**Dataset entries**
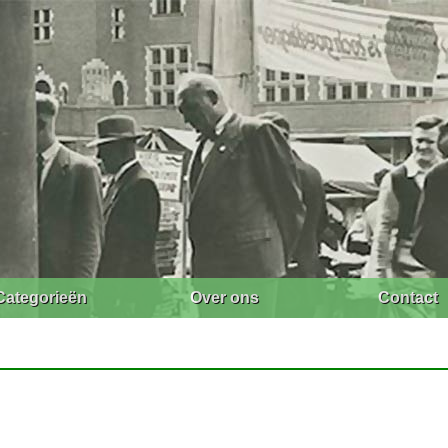
Categorieën
Over ons
Contact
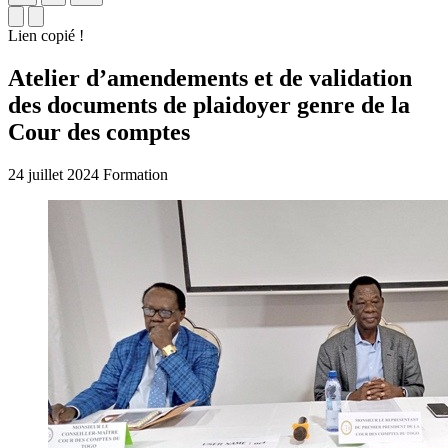
Lien copié !
Atelier d’amendements et de validation
des documents de plaidoyer genre de la
Cour des comptes
24 juillet 2024
Formation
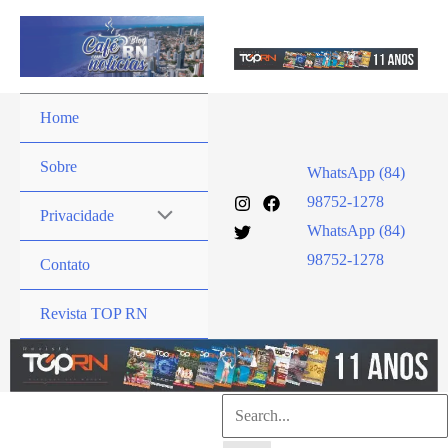
Ir
para
o
conteúdo
Home
Sobre
WhatsApp (84)
98752-1278
Privacidade
WhatsApp (84)
98752-1278
Contato
Revista TOP RN
Pesquisar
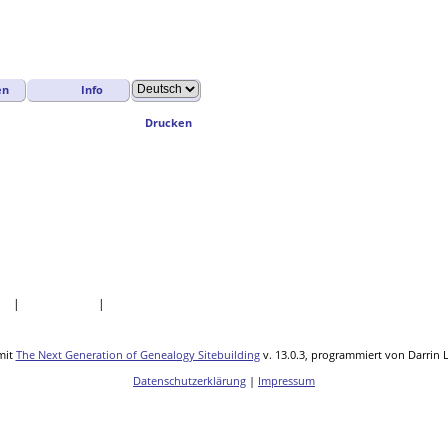
en
Info
Drucken
tik
|
Lesezeichen
|
Kontakt
mit
The Next Generation of Genealogy Sitebuilding
v. 13.0.3, programmiert von Darrin 
Datenschutzerklärung
|
Impressum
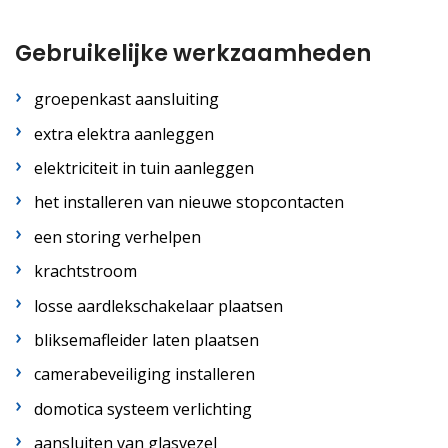
Gebruikelijke werkzaamheden
groepenkast aansluiting
extra elektra aanleggen
elektriciteit in tuin aanleggen
het installeren van nieuwe stopcontacten
een storing verhelpen
krachtstroom
losse aardlekschakelaar plaatsen
bliksemafleider laten plaatsen
camerabeveiliging installeren
domotica systeem verlichting
aansluiten van glasvezel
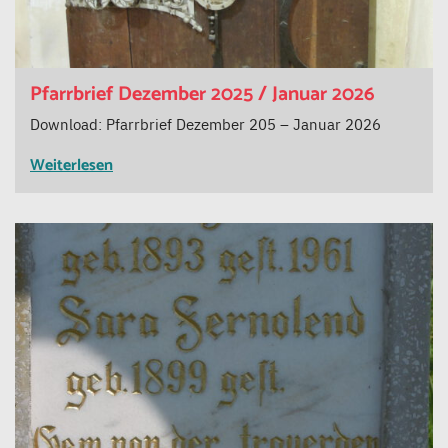
Pfarrbrief Dezember 2025 / Januar 2026
Download: Pfarrbrief Dezember 205 – Januar 2026
Weiterlesen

**Problem to work on**
Line by line, print the records exactly, leaving the pictures behind.

**Solution to this exercise**
Categorieën
Over ons
Contact
Lien copié !
Atelier d’amendements et de validation
des documents de plaidoyer genre de la
Cour des comptes
24 juillet 2024
Formation
Ir
para
o
conteúdo
Home
Sobre
WhatsApp (84)
98752-1278
Privacidade
WhatsApp (84)
98752-1278
Contato
Revista TOP RN
Pesquisar
en
Info
Drucken
tik
|
Lesezeichen
|
Kontakt
mit
The Next Generation of Genealogy Sitebuilding
v. 13.0.3, programmiert von Darrin 
Datenschutzerklärung
|
Impressum
Gebruikelijke werkzaamheden
groepenkast aansluiting
extra elektra aanleggen
elektriciteit in tuin aanleggen
het installeren van nieuwe stopcontacten
een storing verhelpen
krachtstroom
losse aardlekschakelaar plaatsen
bliksemafleider laten plaatsen
camerabeveiliging installeren
domotica systeem verlichting
aansluiten van glasvezel
Pfarrbrief Dezember 2025 / Januar 2026
Download: Pfarrbrief Dezember 205 – Januar 2026
Weiterlesen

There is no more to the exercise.